I realized this is an error with NGROK, however is there a plan and a timeframe for a resolution? This was a highly desired feature for me in building client websites. Clients should be able to see progress live. I switched from creating staging subdomains to Local because this feature existed and Local seemed to create an easier solution than FTP and creating a live site on a subdomain.
Is this feature available in a functional capacity in Local Pro? It’s not functional on the standard version. I realize it’s resource heavy for a free version, however, I don’t see any draw to Local Pro if this is not a main feature of the new product.
Hey @nrm –
Right now the tunnel provider (ngrok) has a limit of the number of connections or resources loaded in a given time. So, if you have a page with a lot of links to images, stylesheets, or scripts, you can go through the limit quickly.
Improving Live Links is something that we are wanting to do and are still working through the best way of going about this, but there are a number of challenges that have presented themselves in the process.
In the meantime, you have a couple of options:
Make use of a plugin to minify and/or lazy load assets so that the total number of assets is reduced for the various pages. Autoptimize should help with this or a more advanced caching plugin like WP Rocket would also help.
Deploy a version of the site to a Demo site so that there aren’t any limits on the number of assets that are downloaded
Same problem here. I’m trying to use physical phones and tablets to check the appearance and responsiveness of my sites, but I can only load about one page a minute.
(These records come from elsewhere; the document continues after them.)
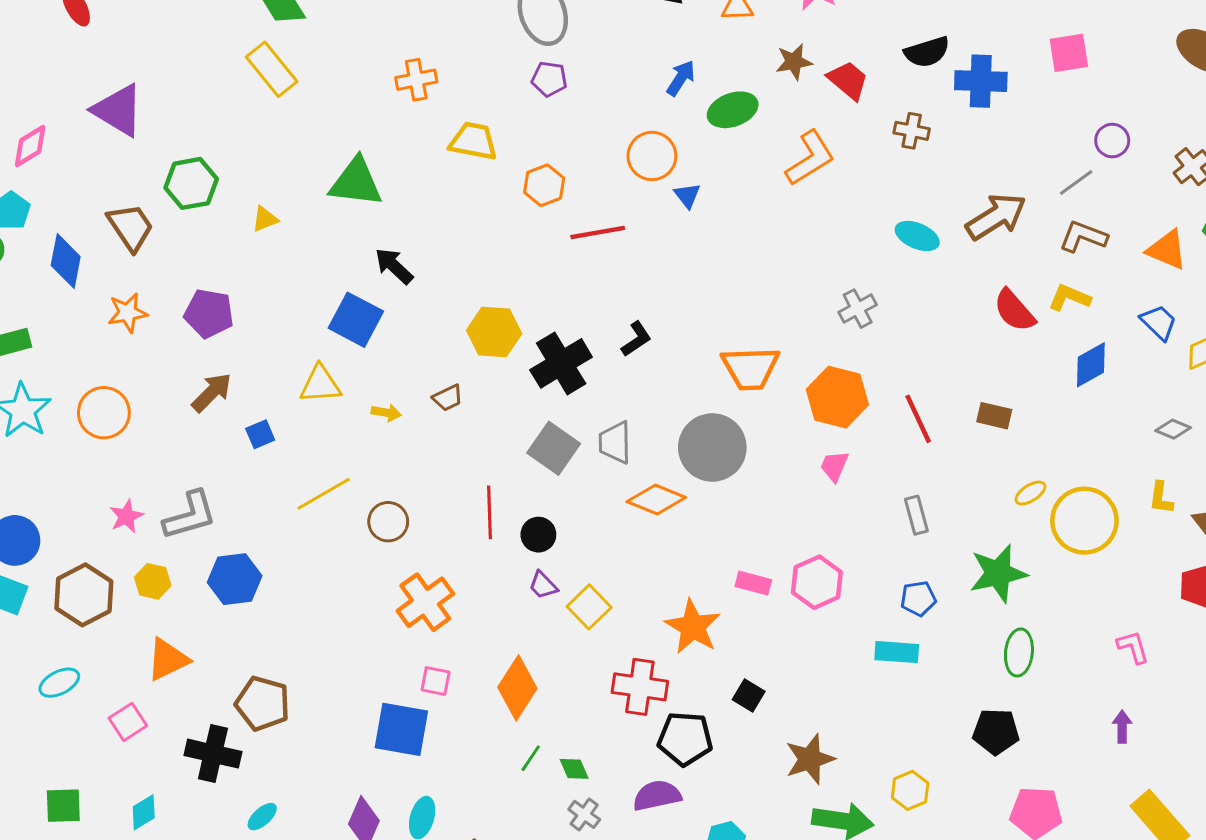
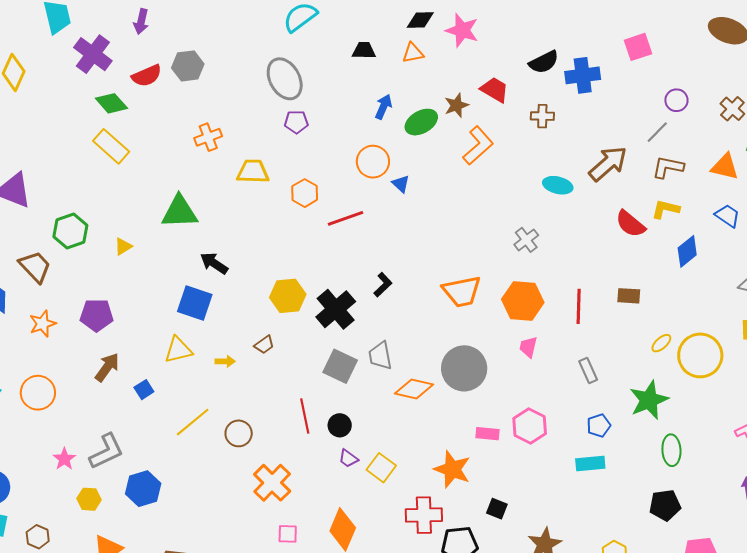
brown star: (794, 62) -> (456, 105), moved
red line: (918, 419) -> (579, 306), turned 36
gray circle: (712, 447) -> (464, 368), moved
brown hexagon: (84, 595) -> (38, 537), moved, size x0.6

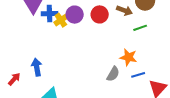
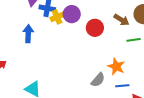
red circle: (100, 14) -> (95, 28), moved
blue arrow: (37, 67) -> (28, 34), moved

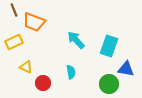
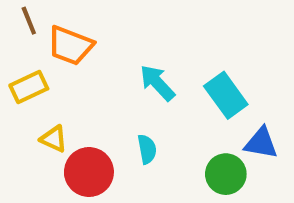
cyan rectangle: (109, 46) -> (226, 95), turned -55
red circle: (43, 83) -> (89, 172), size x1.5

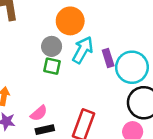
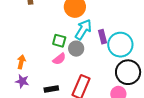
gray circle: (52, 46) -> (76, 49), moved
pink semicircle: (39, 113) -> (59, 59), moved

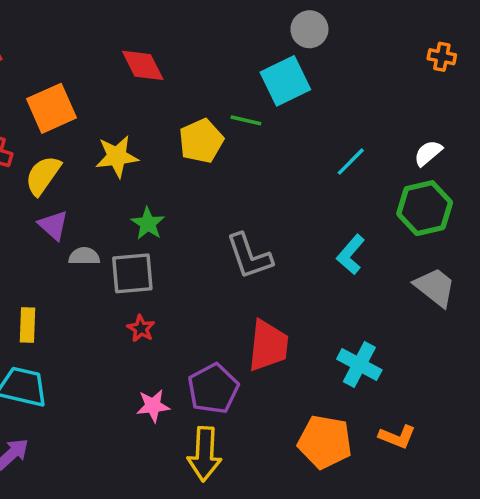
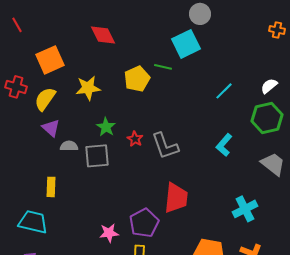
yellow rectangle: (27, 325) -> (51, 187), moved
red star: (141, 328) -> (135, 139), moved
cyan cross: (359, 365) -> (245, 209), moved, turned 35

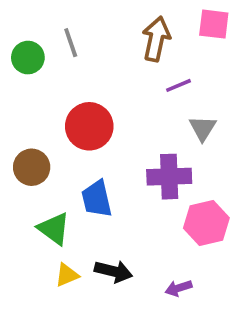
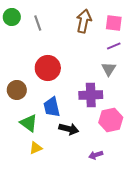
pink square: (214, 24) -> (114, 23), moved
green circle: (28, 58) -> (12, 17), moved
purple line: (179, 85) -> (114, 46), moved
black arrow: (113, 271) -> (69, 129), moved

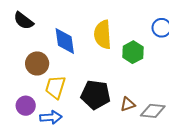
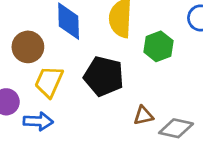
black pentagon: (96, 95) -> (104, 76), moved

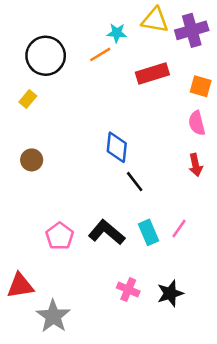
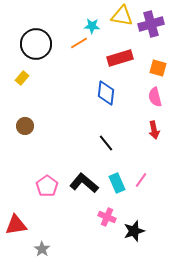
blue diamond: (117, 147) -> (106, 93), moved
pink cross: (128, 290) -> (107, 217), moved
gray star: (53, 316) -> (42, 249), size x0.6

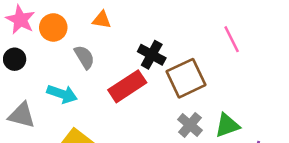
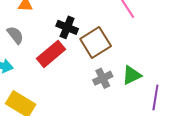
gray cross: (190, 125) -> (103, 78), turned 30

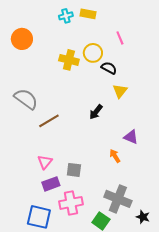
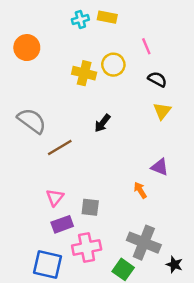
black semicircle: (109, 68) -> (157, 79), moved
yellow triangle: (120, 91) -> (162, 111), moved
black arrow: (96, 112) -> (102, 123), moved

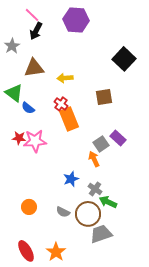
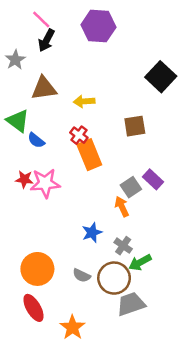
green arrow: (108, 202) -> (140, 262), turned -54
orange circle: (29, 207) -> (37, 269), size x1.6
red ellipse: (26, 251) -> (33, 308), moved

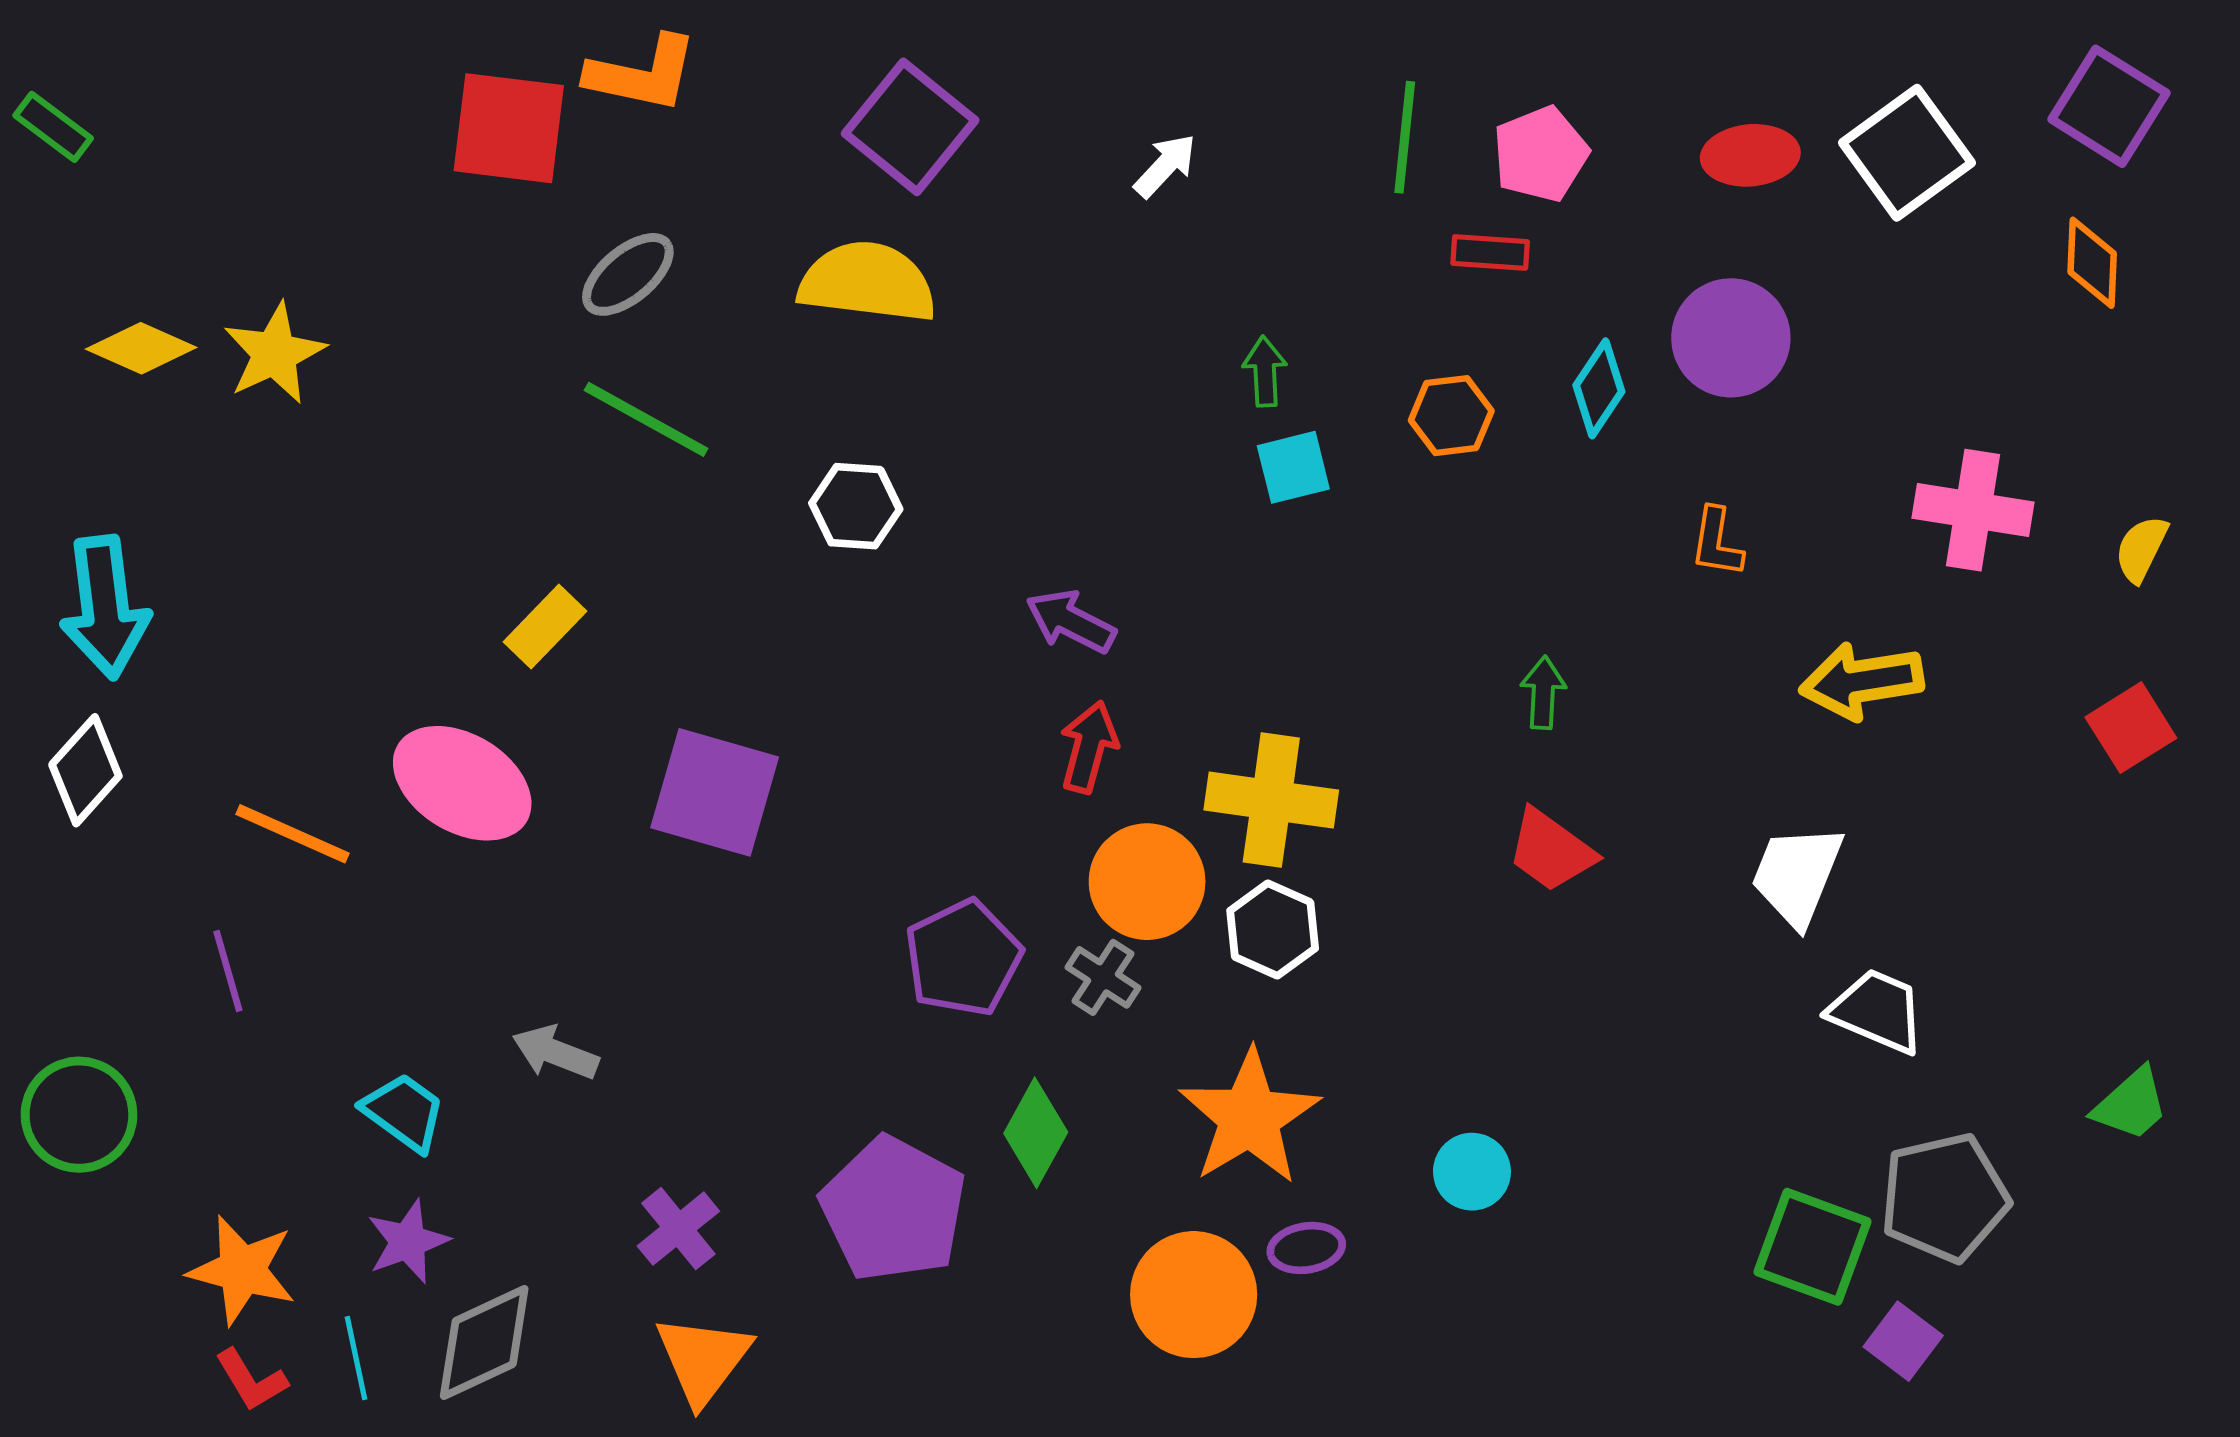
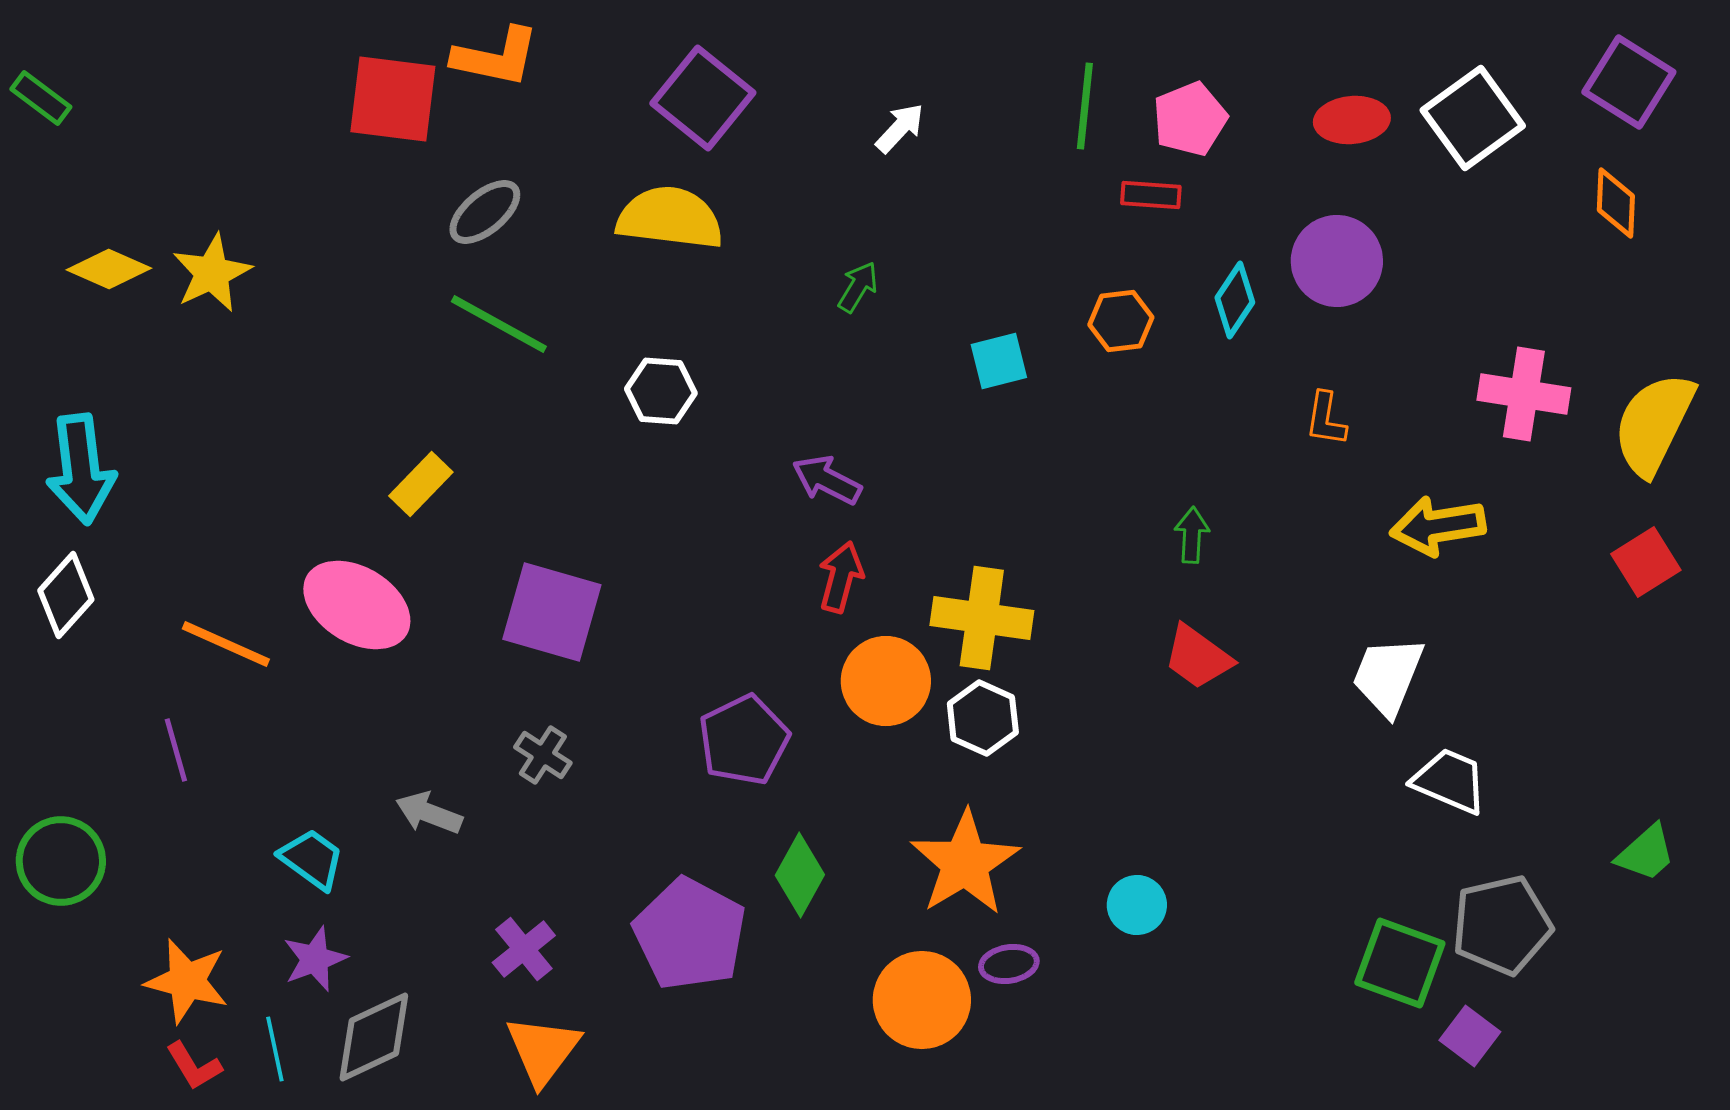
green arrow: (1265, 372) -> (858, 287), moved, turned 34
yellow semicircle: (2141, 549) -> (1654, 424), size x2.0
gray cross: (1103, 977) -> (543, 755), moved

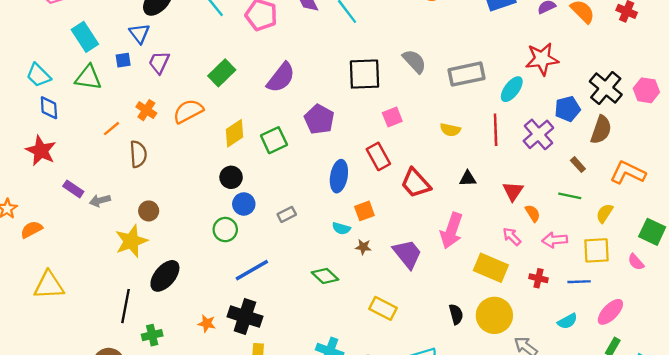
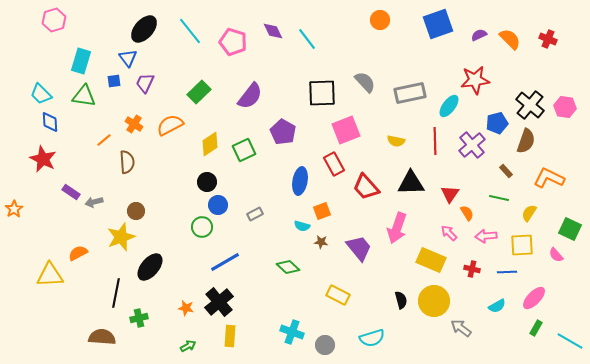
cyan rectangle: (85, 37) -> (81, 61), turned 50
pink square: (392, 117) -> (346, 130), size x1.6
black triangle: (468, 178) -> (411, 183), size x1.8
orange semicircle: (32, 230) -> (78, 253), moved
black cross: (245, 317) -> (219, 302), turned 32

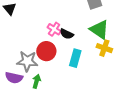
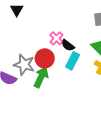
cyan rectangle: (75, 58) -> (73, 61), moved
green arrow: (36, 81) -> (41, 77), moved, size x1.5

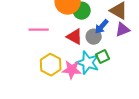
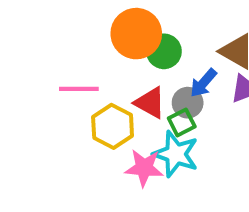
green square: (103, 57) -> (182, 122), moved
yellow hexagon: (51, 65) -> (113, 126), moved

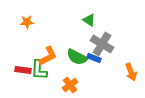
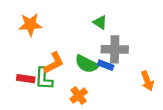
orange star: (27, 22) -> (30, 25), size x1.5
gray cross: (102, 44) -> (115, 49), turned -30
Ngrok is limiting me to 20 connections per minute. But even their paid solutions limit you to 60. A few page loads and I’m over 100…
Deploying to a demo site almost defeats the purpose of having a local development site. Then you’re making changes to the demo site and syncing them back to the local site, or vice versa. Don’t want to go there!
For my purposes, I don’t really need ngrok.io. Just accessing the site through the local network would do the job.
You can do that via the latest local by changing the domain from Pretty Links to Localhost in Local’s settings and change the WordPress URL in WP Settings to Computer’s IP.
Thanks for the advice. I tried this but I’m getting a 404 error from Local when I enter the host computer’s IP in the browser of my iPad. Should I be entering something else?
Here’s what I did:
- In Local I changed the site domain to “localhost”
- In the site I changed the WordPress URL to my computer’s IP
Set Local > Preferences > Advanced > Router Mode to localhost.
Update the Site URL in the WordPress General Settings to your Computer’s IP Address
Okay, got it working. It took a little while to clear the caches.
Also, you can’t use https with localhost in Local, so the site URL needs to be something like “http://192.168.1.2:10005”. To get to the site in Chrome on the local host itself, the address is just the same (i.e., not “http://localhost…” but “http://192.168…”). Actually, on my setup Firefox seems to be okay with “localhost:10005” but Chrome is not.
Thanks. I’ll keep playing with this. It’s actually kind of cool.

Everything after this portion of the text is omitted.